◆ Task prompt
Below are the entries; give again exactly the lines from the one mentioning "Jaz sem tudi" through the one mentioning "camp No. 14", inclusive.

(Collected data entries)

--- START ---

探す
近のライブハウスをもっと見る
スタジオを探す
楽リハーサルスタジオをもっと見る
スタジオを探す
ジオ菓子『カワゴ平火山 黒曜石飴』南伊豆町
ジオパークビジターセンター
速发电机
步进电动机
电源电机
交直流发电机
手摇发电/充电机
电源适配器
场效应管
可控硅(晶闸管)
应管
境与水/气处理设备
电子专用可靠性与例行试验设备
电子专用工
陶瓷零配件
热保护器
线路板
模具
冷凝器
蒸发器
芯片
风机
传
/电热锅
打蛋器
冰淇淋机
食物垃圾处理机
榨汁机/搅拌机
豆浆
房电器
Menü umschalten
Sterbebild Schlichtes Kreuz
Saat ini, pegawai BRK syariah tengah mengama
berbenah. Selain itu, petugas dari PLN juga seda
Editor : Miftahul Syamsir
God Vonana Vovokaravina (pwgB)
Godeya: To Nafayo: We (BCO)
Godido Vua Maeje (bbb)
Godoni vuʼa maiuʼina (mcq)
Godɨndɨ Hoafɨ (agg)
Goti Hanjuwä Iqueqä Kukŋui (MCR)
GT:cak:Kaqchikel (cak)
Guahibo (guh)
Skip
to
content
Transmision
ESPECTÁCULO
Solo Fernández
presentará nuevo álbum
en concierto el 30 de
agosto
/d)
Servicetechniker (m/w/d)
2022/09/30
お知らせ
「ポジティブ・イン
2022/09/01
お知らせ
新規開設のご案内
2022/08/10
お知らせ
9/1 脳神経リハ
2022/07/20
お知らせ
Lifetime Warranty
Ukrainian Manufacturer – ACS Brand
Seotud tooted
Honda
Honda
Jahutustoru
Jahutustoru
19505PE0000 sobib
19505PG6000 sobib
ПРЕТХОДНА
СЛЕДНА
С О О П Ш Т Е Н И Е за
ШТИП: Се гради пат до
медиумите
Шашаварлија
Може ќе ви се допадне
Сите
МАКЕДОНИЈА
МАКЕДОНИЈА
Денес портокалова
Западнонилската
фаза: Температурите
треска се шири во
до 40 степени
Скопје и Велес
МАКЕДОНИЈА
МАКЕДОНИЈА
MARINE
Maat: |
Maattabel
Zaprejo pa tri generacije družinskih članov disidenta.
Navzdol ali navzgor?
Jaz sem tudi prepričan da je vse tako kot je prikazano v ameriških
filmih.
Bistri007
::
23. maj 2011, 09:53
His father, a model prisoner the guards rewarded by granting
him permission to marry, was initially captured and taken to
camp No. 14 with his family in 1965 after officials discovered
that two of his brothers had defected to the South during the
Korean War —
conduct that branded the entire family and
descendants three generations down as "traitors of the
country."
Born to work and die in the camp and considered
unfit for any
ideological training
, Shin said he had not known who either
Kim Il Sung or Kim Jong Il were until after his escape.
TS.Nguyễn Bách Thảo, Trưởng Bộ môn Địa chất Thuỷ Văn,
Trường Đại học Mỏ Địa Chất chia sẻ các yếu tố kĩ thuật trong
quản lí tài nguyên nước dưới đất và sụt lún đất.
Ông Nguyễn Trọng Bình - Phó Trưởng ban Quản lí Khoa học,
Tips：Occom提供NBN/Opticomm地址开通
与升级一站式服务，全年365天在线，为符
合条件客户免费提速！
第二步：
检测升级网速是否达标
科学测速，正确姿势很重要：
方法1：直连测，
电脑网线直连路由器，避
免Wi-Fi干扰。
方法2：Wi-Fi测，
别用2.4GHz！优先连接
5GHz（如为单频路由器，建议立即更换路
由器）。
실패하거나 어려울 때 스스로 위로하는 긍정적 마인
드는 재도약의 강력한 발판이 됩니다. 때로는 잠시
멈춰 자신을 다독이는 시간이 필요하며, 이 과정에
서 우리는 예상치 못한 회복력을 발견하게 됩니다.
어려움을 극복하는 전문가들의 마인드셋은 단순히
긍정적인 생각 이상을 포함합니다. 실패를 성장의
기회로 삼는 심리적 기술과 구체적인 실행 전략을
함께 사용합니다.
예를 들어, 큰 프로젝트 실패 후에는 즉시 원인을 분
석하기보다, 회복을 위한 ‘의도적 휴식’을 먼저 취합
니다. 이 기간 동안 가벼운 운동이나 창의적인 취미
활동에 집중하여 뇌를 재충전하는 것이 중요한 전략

--- END ---

◆ Answer space
Jaz sem tudi prepričan da je vse tako kot je prikazano v ameriških
filmih.
Bistri007
::
23. maj 2011, 09:53
His father, a model prisoner the guards rewarded by granting
him permission to marry, was initially captured and taken to
camp No. 14 with his family in 1965 after officials discovered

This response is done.